- **EXERCISE BRIEF**:
Please return the records below exactly as they appear, leaving every picture out.

- **SOURCE MATERIAL**:
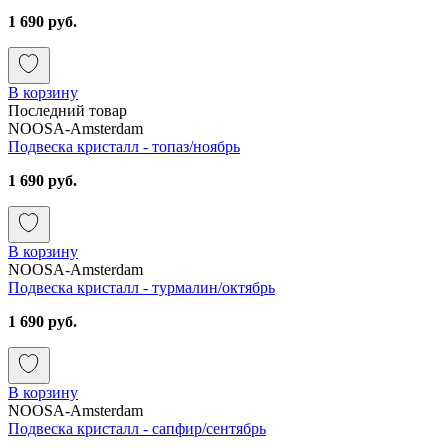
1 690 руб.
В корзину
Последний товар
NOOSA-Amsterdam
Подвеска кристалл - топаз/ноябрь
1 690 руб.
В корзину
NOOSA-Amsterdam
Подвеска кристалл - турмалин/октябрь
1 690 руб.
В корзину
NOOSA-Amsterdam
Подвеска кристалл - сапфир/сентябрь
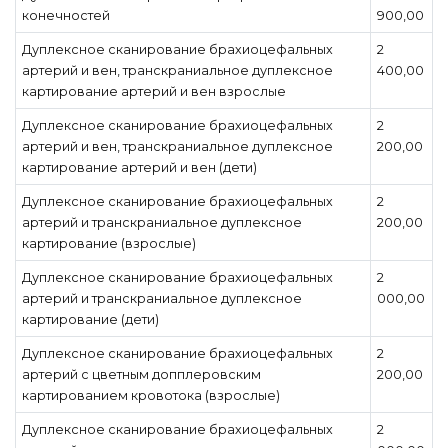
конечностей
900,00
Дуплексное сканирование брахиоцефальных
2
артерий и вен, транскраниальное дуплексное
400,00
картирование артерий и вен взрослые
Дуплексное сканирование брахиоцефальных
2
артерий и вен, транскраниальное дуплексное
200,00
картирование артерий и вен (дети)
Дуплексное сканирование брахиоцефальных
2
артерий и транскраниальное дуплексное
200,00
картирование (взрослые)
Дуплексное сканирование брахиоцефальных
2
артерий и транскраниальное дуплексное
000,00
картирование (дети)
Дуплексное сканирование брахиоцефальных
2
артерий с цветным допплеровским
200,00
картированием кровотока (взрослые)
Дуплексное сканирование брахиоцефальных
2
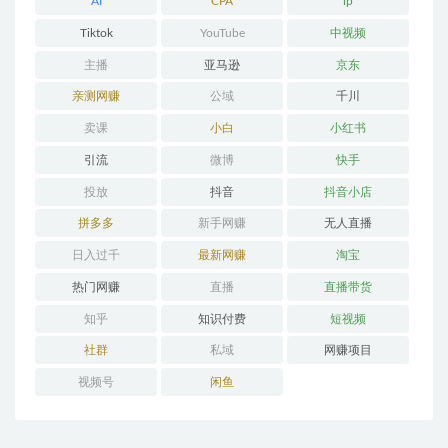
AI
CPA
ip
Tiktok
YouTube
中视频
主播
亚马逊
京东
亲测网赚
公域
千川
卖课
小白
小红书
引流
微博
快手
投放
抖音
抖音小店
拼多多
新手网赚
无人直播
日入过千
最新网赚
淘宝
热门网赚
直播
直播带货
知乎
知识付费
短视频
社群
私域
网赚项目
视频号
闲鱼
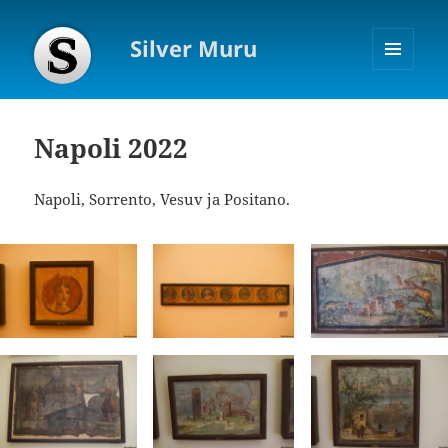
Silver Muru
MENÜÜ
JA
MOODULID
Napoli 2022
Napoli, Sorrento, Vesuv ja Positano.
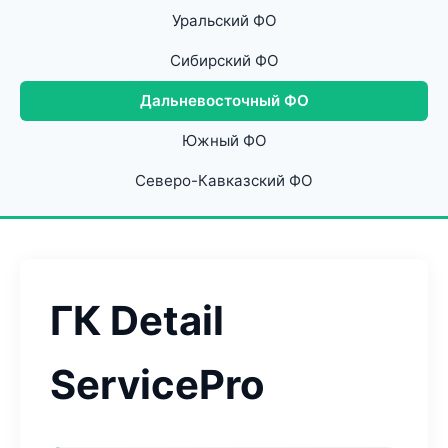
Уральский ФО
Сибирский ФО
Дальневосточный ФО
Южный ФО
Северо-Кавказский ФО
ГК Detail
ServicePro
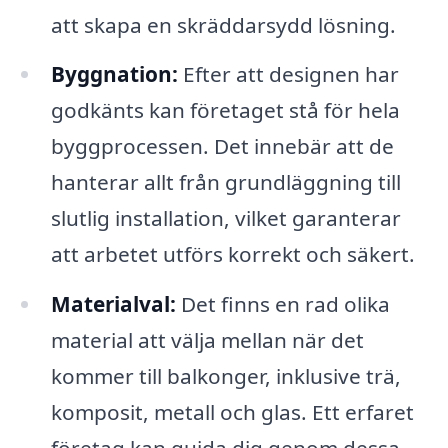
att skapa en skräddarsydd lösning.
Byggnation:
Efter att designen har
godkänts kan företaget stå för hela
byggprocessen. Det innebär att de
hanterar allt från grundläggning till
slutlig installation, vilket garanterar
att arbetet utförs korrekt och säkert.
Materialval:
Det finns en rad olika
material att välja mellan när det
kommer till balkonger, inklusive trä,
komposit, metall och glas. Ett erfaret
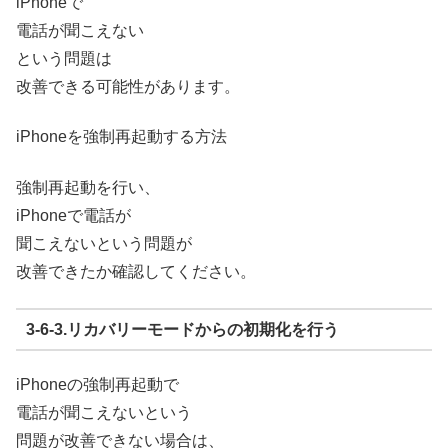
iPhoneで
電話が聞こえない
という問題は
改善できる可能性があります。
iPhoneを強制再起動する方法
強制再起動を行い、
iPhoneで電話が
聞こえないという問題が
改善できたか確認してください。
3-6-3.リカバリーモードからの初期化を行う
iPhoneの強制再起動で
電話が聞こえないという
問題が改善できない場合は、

- **RESPONSE TO THE TASK**:
1 690 руб.
В корзину
Последний товар
NOOSA-Amsterdam
Подвеска кристалл - топаз/ноябрь
1 690 руб.
В корзину
NOOSA-Amsterdam
Подвеска кристалл - турмалин/октябрь
1 690 руб.
В корзину
NOOSA-Amsterdam
Подвеска кристалл - сапфир/сентябрь
конечностей
900,00
Дуплексное сканирование брахиоцефальных
2
артерий и вен, транскраниальное дуплексное
400,00
картирование артерий и вен взрослые
Дуплексное сканирование брахиоцефальных
2
артерий и вен, транскраниальное дуплексное
200,00
картирование артерий и вен (дети)
Дуплексное сканирование брахиоцефальных
2
артерий и транскраниальное дуплексное
200,00
картирование (взрослые)
Дуплексное сканирование брахиоцефальных
2
артерий и транскраниальное дуплексное
000,00
картирование (дети)
Дуплексное сканирование брахиоцефальных
2
артерий с цветным допплеровским
200,00
картированием кровотока (взрослые)
Дуплексное сканирование брахиоцефальных
2
AI
CPA
ip
Tiktok
YouTube
中视频
主播
亚马逊
京东
亲测网赚
公域
千川
卖课
小白
小红书
引流
微博
快手
投放
抖音
抖音小店
拼多多
新手网赚
无人直播
日入过千
最新网赚
淘宝
热门网赚
直播
直播带货
知乎
知识付费
短视频
社群
私域
网赚项目
视频号
闲鱼
Silver Muru
MENÜÜ
JA
MOODULID
Napoli 2022
Napoli, Sorrento, Vesuv ja Positano.
Уральский ФО
Сибирский ФО
Дальневосточный ФО
Южный ФО
Северо-Кавказский ФО
ГК Detail
ServicePro
att skapa en skräddarsydd lösning.
Byggnation:
Efter att designen har
godkänts kan företaget stå för hela
byggprocessen. Det innebär att de
hanterar allt från grundläggning till
slutlig installation, vilket garanterar
att arbetet utförs korrekt och säkert.
Materialval:
Det finns en rad olika
material att välja mellan när det
kommer till balkonger, inklusive trä,
komposit, metall och glas. Ett erfaret
iPhoneで
電話が聞こえない
という問題は
改善できる可能性があります。
iPhoneを強制再起動する方法
強制再起動を行い、
iPhoneで電話が
聞こえないという問題が
改善できたか確認してください。
3-6-3.リカバリーモードからの初期化を行う
iPhoneの強制再起動で
電話が聞こえないという
問題が改善できない場合は、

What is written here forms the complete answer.